Kennan stressed that “expanding NATO would be the most fateful error of American policy in the entire post-cold-war era.”
It would “restore the atmosphere of the cold war to East-West relations, and impel Russian foreign policy in directions decidedly not to our liking.”
No “necessity for this move” exists. “No one (is) threatening anybody else.”
Expanding NATO would make the (US) founding fathers…turn over in their graves.”
“We have signed up to protect a whole series of countries, even though we have neither the resources nor the intention to do so in any serious way.”
“Why, with all the hopeful possibilities engendered by the end of the cold war, should East-West relations become centered on the question of who would be allied with whom and, by implication, against whom in some fanciful, totally unforeseeable and most improbable future military conflict?”
“Russians are little impressed with American assurances that it reflects no hostile intentions.”
Kennan expressed great concern about “references to (post-Soviet) Russia as a country dying to attack Western Europe.”
“Don’t people understand,” he asked?
“Our differences in the cold war were” about communism v. capitalism.
“(N)ow we are turning our backs on the very people” who were involved in transforming Russia into a democratic state threatening no one.
Its “democracy is as far advanced, if not farther, (than) any of these countries we’ve just signed up to defend from Russia.”
“Of course there is going to be a bad reaction from Russia, and then (pro-NATO expanders) will say that we always told you that is how the Russians are.”
“(T)his is just wrong.”
“This has been my life, and it pains me to see it so screwed up (near its) end.”
Kennan correctly assessed how Russia would “react adversely” to NATO’s eastward expansion.
In the 90s and earlier, he said also said the following:
He largely blamed the US for not resolving differences with Russia.
In 1998, he called Senate ratification NATO’s expansion “the beginning of a new Cold War.”
He said neither “side could guarantee beyond all possible doubt that if conventional (US/Russia) warfare broke out on a large scale there would in fact be no use of nuclear weapons.”
“As long as the weapons themselves exist, the possibility of their use will remain.”
Their existence “is a global (issue) that involves a little less than the whole future of humanity and its stake in the future of civilization.”
“I believe that we, as the first country to have developed those weapons and the only one to use them against another population, and a largely helpless one at that, have a great and special responsibility and even a duty to take the lead in bringing those weapons under eventual control either through international organs or in having them eliminated from national arsenals.”
Instead, the Obama/Biden and Trump regimes vowed to spend at least $1.2 trillion ahead on nuclear weapons development over the next 30 years.
Factoring in inflation and typical US overreach, the amount spent for nukes in the next few decades may likely be multiples of the above amount.
If used in warfare, their destructive power “could well do irreparable damage to the entire structure of modern civilization,” Kennan stressed.

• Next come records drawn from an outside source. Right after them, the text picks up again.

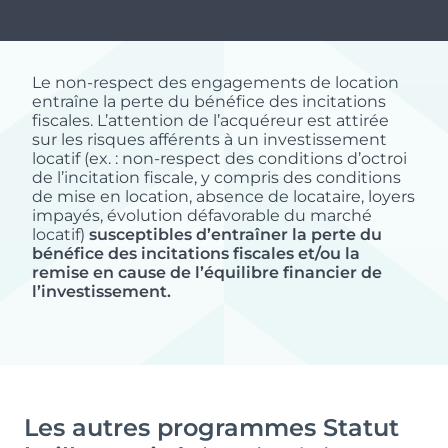
Le + du programme
Une résidence intimiste au cœur d’un
Le non-respect des engagements de location
environnement calme, offrant des espaces
entraîne la perte du bénéfice des incitations
paysagers soignés, à proximité immédiate de
jusqu'à
fiscales. L’attention de l’acquéreur est attirée
Bordeaux. Un cadre idéal alliant qualité de vie,
sur les risques afférents à un investissement
62.21
locatif (ex. : non-respect des conditions d’octroi
accessibilité et valorisation patrimoniale.
m²
de l’incitation fiscale, y compris des conditions
de mise en location, absence de locataire, loyers
impayés, évolution défavorable du marché
locatif)
susceptibles d’entraîner la perte du
bénéfice des incitations fiscales et/ou la
remise en cause de l’équilibre financier de
à partir
l’investissement.
de 238
350 €
Les autres programmes Statut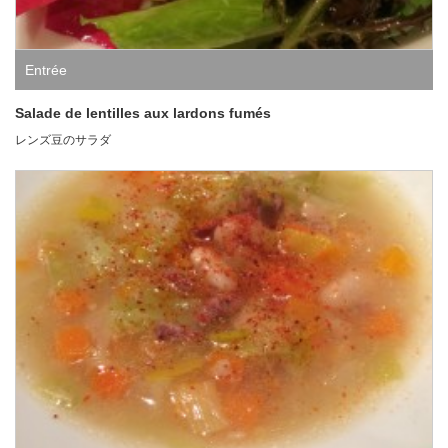
Entrée
Salade de lentilles aux lardons fumés
レンズ豆のサラダ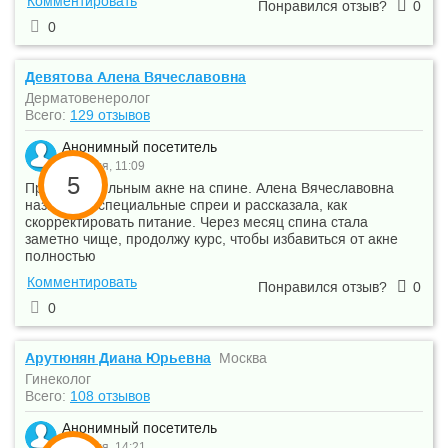
Комментировать
Понравился отзыв?
0
0
Девятова Алена Вячеславовна
Дерматовенеролог
Всего:
129 отзывов
Анонимный посетитель
16 июля, 11:09
5
Пришла с сильным акне на спине. Алена Вячеславовна
назначила специальные спреи и рассказала, как
скорректировать питание. Через месяц спина стала
заметно чище, продолжу курс, чтобы избавиться от акне
полностью
Комментировать
Понравился отзыв?
0
0
Арутюнян Диана Юрьевна
Москва
Гинеколог
Всего:
108 отзывов
Анонимный посетитель
15 июля, 14:21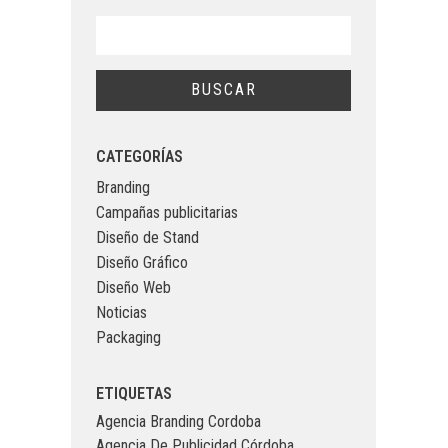
CATEGORÍAS
Branding
Campañas publicitarias
Diseño de Stand
Diseño Gráfico
Diseño Web
Noticias
Packaging
ETIQUETAS
Agencia Branding Cordoba
Agencia De Publicidad Córdoba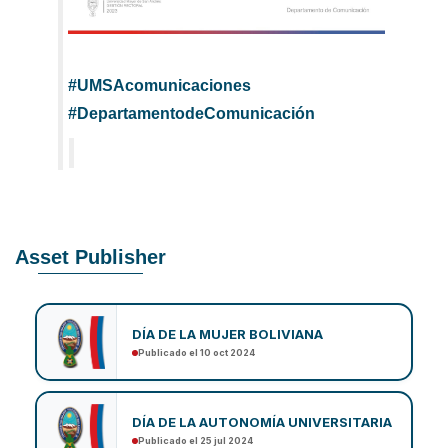
#UMSAcomunicaciones
#DepartamentodeComunicación
Asset Publisher
DÍA DE LA MUJER BOLIVIANA
Publicado el 10 oct 2024
DÍA DE LA AUTONOMÍA UNIVERSITARIA
Publicado el 25 jul 2024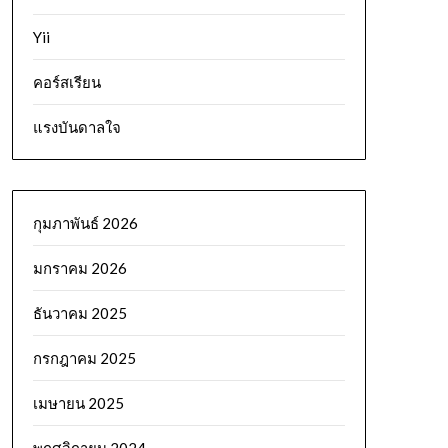
Yii
คอร์สเรียน
แรงบันดาลใจ
กุมภาพันธ์ 2026
มกราคม 2026
ธันวาคม 2025
กรกฎาคม 2025
เมษายน 2025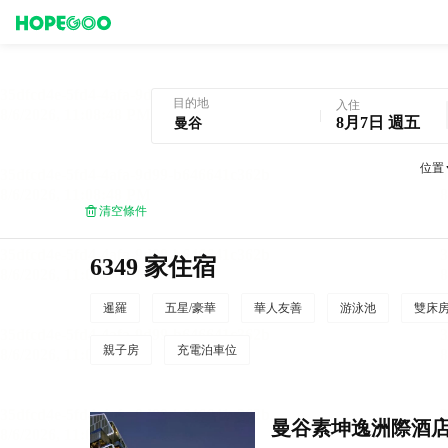
曼谷酒店預訂
目的地
入住
8月7日 週五
位置
清空條件
6349 家住宿
暹羅
五星/豪華
華人友善
游泳池
雙床
親子房
充電泊車位
曼谷素坤逸洲際酒店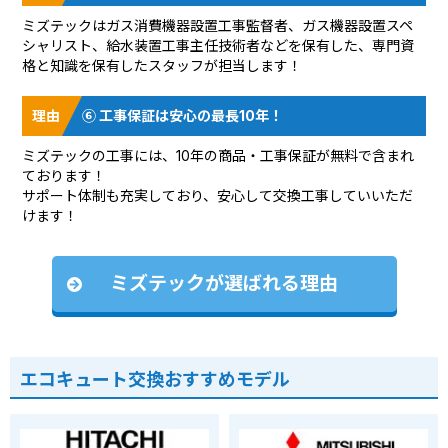
ミズテックはガス消費機器設置工事監督者、ガス機器設置スペ
シャリスト、給水装置工事主任技術者などを保有した、専門資
格と知識を保有したスタッフが担当します！
⑥ 工事保証は安心の最長10年！
ミズテックの工事には、10年の商品・工事保証が無料で含まれ
ております！
サポート体制も充実しており、安心して交換工事していいただ
けます！
ミズテックが選ばれる理由
エコキュート交換おすすめモデル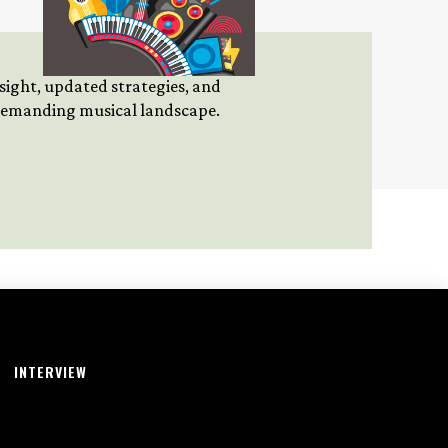
insight, updated strategies, and
 demanding musical landscape.
INTERVIEW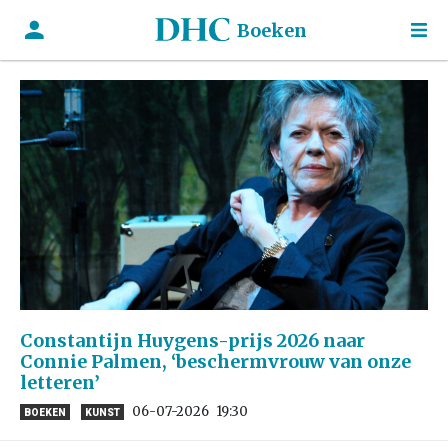
Boeken
Constantijn Huygens-prijs 2026 naar
Connie Palmen, ‘beschermvrouw van onze
letteren’
06-07-2026
19:30
BOEKEN
KUNST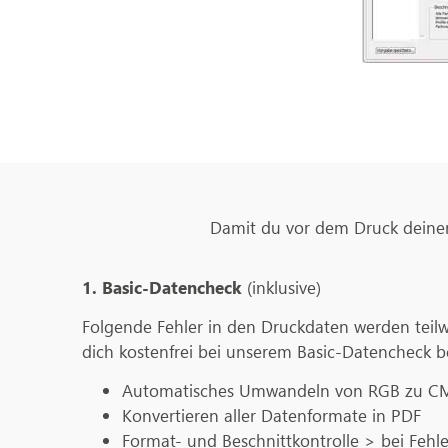
Damit du vor dem Druck deiner 
1. Basic-Datencheck
(inklusive)
Folgende Fehler in den Druckdaten werden teil
dich kostenfrei bei unserem Basic-Datencheck 
Automatisches Umwandeln von RGB zu C
Konvertieren aller Datenformate in PDF
Format- und Beschnittkontrolle > bei Fehl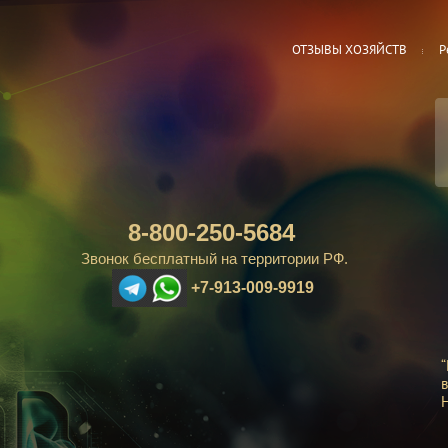
ОТЗЫВЫ ХОЗЯЙСТВ
Р
8-800-250-5684
Звонок бесплатный на территории РФ.
+7-913-009-9919
“
в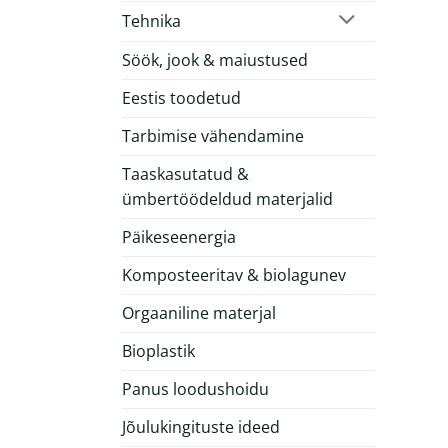
Tehnika
Söök, jook & maiustused
Eestis toodetud
Tarbimise vähendamine
Taaskasutatud &
ümbertöödeldud materjalid
Päikeseenergia
Komposteeritav & biolagunev
Orgaaniline materjal
Bioplastik
Panus loodushoidu
Jõulukingituste ideed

Eliminating them entirely is the only sensible option — not taken earlier or based on what’s planned by US ruling regimes now.

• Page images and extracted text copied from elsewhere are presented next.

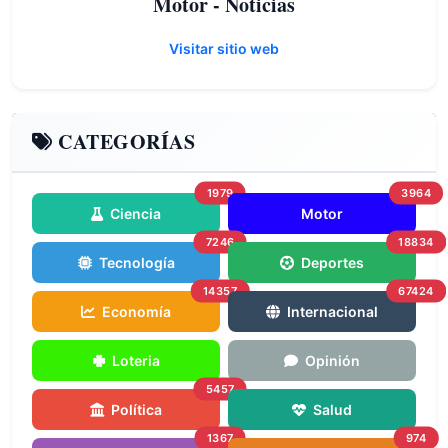
Motor - Noticias
Visitar sitio web
CATEGORÍAS
1979
3964
Ciencia
Motor
7246
18834
Tecnología
Deportes
14357
67424
Economía
Internacional
Loteria
Opinión
5457
Política
Salud
1367
974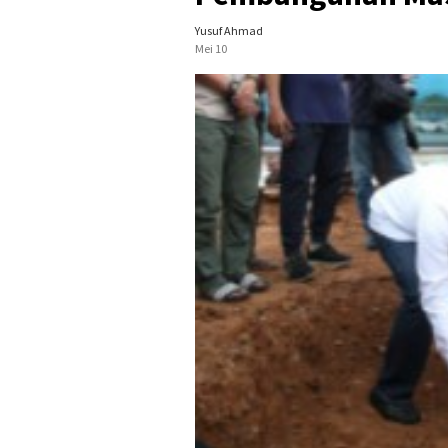
Yusuf Ahmad
Mei 10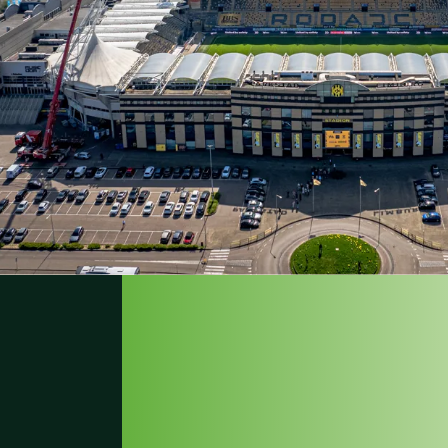
LUZ QUE 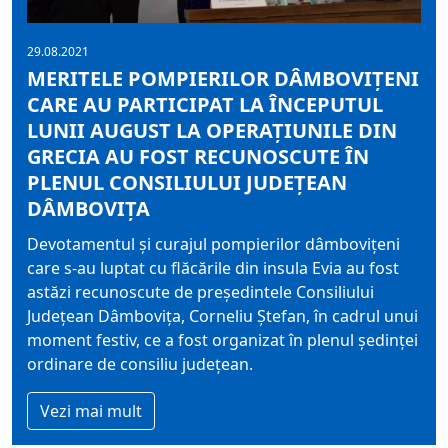
29.08.2021
MERITELE POMPIERILOR DÂMBOVIȚENI
CARE AU PARTICIPAT LA ÎNCEPUTUL
LUNII AUGUST LA OPERAȚIUNILE DIN
GRECIA AU FOST RECUNOSCUTE ÎN
PLENUL CONSILIULUI JUDEȚEAN
DÂMBOVIȚA
Devotamentul și curajul pompierilor dâmbovițeni
care s-au luptat cu flăcările din insula Evia au fost
astăzi recunoscute de președintele Consiliului
Județean Dâmbovița, Corneliu Ștefan, în cadrul unui
moment festiv, ce a fost organizat în plenul ședinței
ordinare de consiliu județean.
Vezi mai mult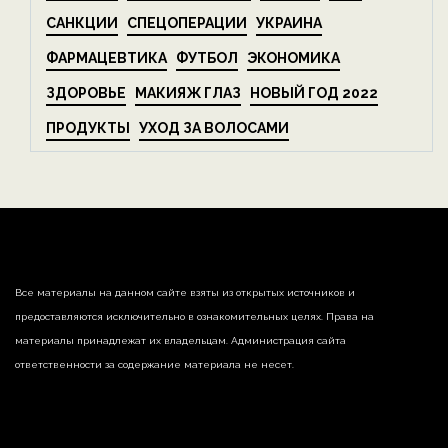
САНКЦИИ
СПЕЦОПЕРАЦИИ
УКРАИНА
ФАРМАЦЕВТИКА
ФУТБОЛ
ЭКОНОМИКА
ЗДОРОВЬЕ
МАКИЯЖ ГЛАЗ
НОВЫЙ ГОД 2022
ПРОДУКТЫ
УХОД ЗА ВОЛОСАМИ
Все материалы на данном сайте взяты из открытых источников и
предоставляются исключительно в ознакомительных целях. Права на
материалы принадлежат их владельцам. Администрация сайта
ответственности за содержание материала не несет.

Viewing Russia “a great and dangerous enemy (is) silly, and should have no place in our thinking,” Kennan stressed.
“We have never been at war with Russia, should never need to be and must not be.”
Yet what’s unthinkable remains possible, as well as possible US war against China and/or Iran, as well as other countries from US control.
Its rage to control the world community of nations, their resources and populations could doom us all one day.